Nvidia (NASDAQ:NVDA | NVDA Price Prediction) is everywhere right now because it just posted Q4 revenue of $68.13 billion, up 73.2% year-over-year, and Jensen Huang declared that “the agentic AI inflection point has arrived.”
The real opportunity could be elsewhere.
The trade everyone is piling into has a name: NVDA. A CPU shortage is quietly reshaping data center economics, and that is the catalyst nobody is talking about. Advanced Micro Devices (NASDAQ:AMD) is the beneficiary, and the market is only beginning to notice.

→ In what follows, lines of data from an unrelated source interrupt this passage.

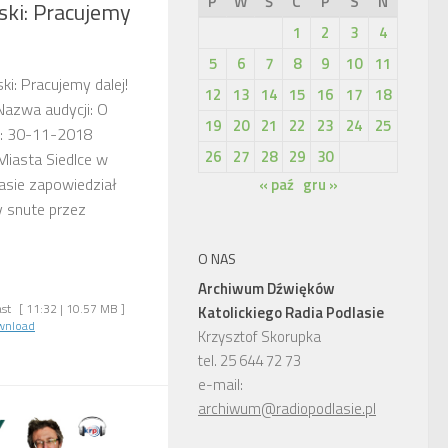
P
W
Ś
C
P
S
N
ski: Pracujemy
1
2
3
4
5
6
7
8
9
10
11
i: Pracujemy dalej!
12
13
14
15
16
17
18
Nazwa audycji: O
19
20
21
22
23
24
25
i: 30-11-2018
26
27
28
29
30
Miasta Siedlce w
sie zapowiedział
« paź
gru »
y snute przez
O NAS
Archiwum Dźwięków
st
[ 11:32 | 10.57 MB ]
Katolickiego Radia Podlasie
wnload
Krzysztof Skorupka
tel. 25 644 72 73
e-mail:
archiwum@radiopodlasie.pl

The Problem With the Consensus Trade
Nvidia commands a $5 trillion market capitalization. That’s nearly 10 times the size of AMD. Every major hyperscaler has already committed to Nvidia’s roadmap. Every institutional investor already owns it. The stock is up 7.18% year-to-date and 106.3% over the past year. These are impressive numbers, but they represent a crowded trade where the good news is already in the price.
Then there’s the China problem. Nvidia took a $4.5 billion H20 charge in Q1 FY2026 from export controls, and the company’s Q1 FY2027 guidance explicitly excludes any Data Center compute revenue from China. Gaming supply constraints are flagged as a headwind in Q1 FY2027 and beyond. Jensen Huang himself acknowledged that manufacturing bottlenecks are a “2-3 year problem.”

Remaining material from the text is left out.